Input records:

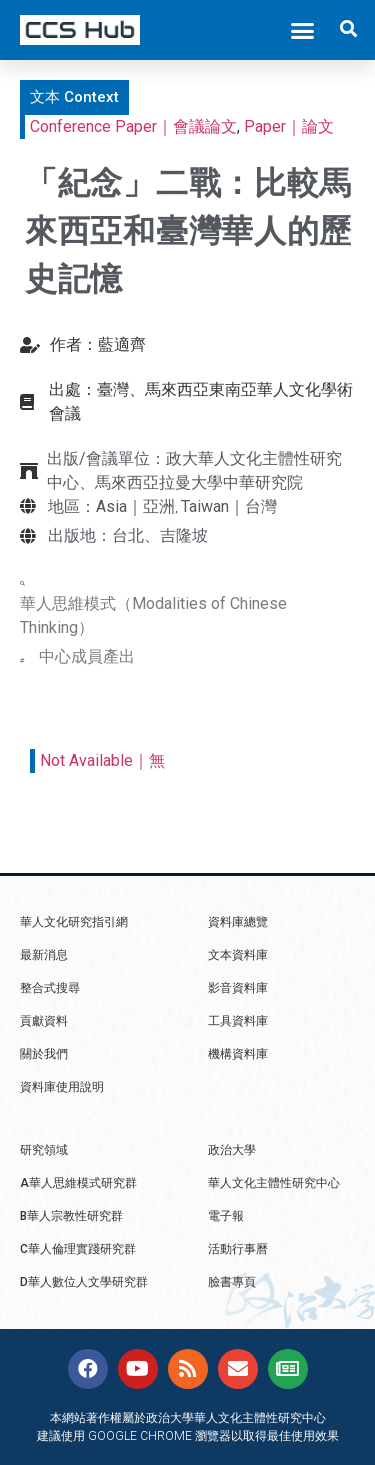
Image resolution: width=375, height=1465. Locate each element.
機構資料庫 (238, 1054)
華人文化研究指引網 (74, 922)
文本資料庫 (238, 955)
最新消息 (44, 955)
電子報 (226, 1216)
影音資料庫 (238, 988)
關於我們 (44, 1054)
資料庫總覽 (238, 922)
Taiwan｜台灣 (229, 506)
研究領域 (44, 1150)
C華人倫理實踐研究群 (78, 1249)
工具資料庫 (238, 1021)
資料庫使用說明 (62, 1087)
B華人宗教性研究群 (71, 1216)
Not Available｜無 (102, 760)
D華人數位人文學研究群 (84, 1282)
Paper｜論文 (289, 126)
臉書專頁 (232, 1282)
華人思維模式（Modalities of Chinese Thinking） (153, 615)
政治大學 (232, 1150)
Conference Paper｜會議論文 (133, 126)
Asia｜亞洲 (135, 506)
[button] (303, 30)
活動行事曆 (238, 1249)
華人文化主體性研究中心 (274, 1183)
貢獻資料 (44, 1021)
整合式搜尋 (50, 988)
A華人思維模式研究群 (78, 1183)
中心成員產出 (87, 656)
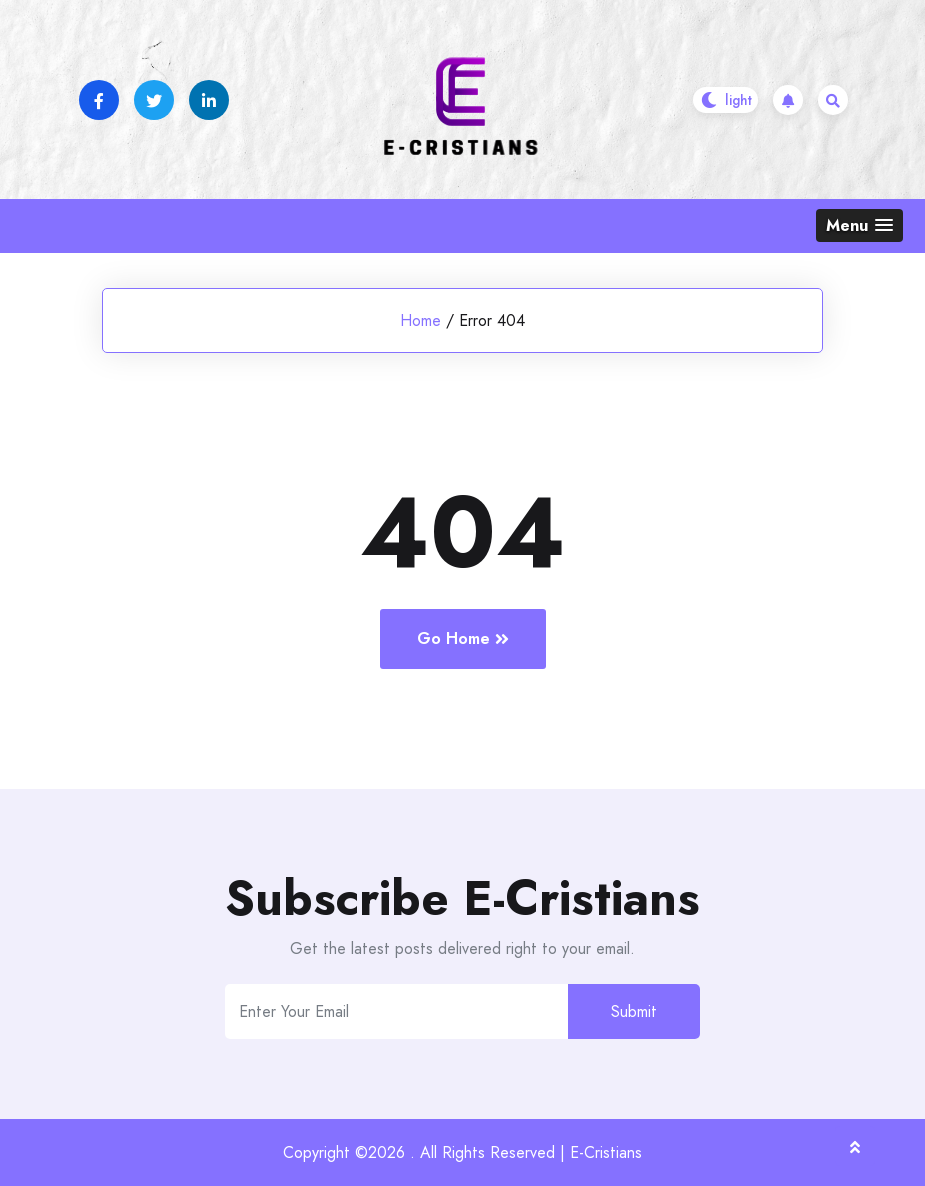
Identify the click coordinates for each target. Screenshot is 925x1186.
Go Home (463, 638)
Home (420, 320)
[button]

Activity:
Type out the data above once more, exactly, with no images included.

Result of this task:
Image resolution: width=375, height=1465. Locate each element.
機構資料庫 (238, 1054)
華人文化研究指引網 (74, 922)
文本資料庫 (238, 955)
最新消息 (44, 955)
電子報 (226, 1216)
影音資料庫 (238, 988)
關於我們 (44, 1054)
資料庫總覽 (238, 922)
Taiwan｜台灣 (229, 506)
研究領域 (44, 1150)
C華人倫理實踐研究群 (78, 1249)
工具資料庫 (238, 1021)
資料庫使用說明 (62, 1087)
B華人宗教性研究群 (71, 1216)
Not Available｜無 (102, 760)
D華人數位人文學研究群 (84, 1282)
Paper｜論文 (289, 126)
臉書專頁 (232, 1282)
華人思維模式（Modalities of Chinese Thinking） (153, 615)
政治大學 (232, 1150)
Conference Paper｜會議論文 (133, 126)
Asia｜亞洲 (135, 506)
[button] (303, 30)
活動行事曆 (238, 1249)
華人文化主體性研究中心 (274, 1183)
貢獻資料 (44, 1021)
整合式搜尋 (50, 988)
A華人思維模式研究群 (78, 1183)
中心成員產出 (87, 656)
Identify the click coordinates for each target. Screenshot is 925x1186.
Go Home (463, 638)
Home (420, 320)
[button]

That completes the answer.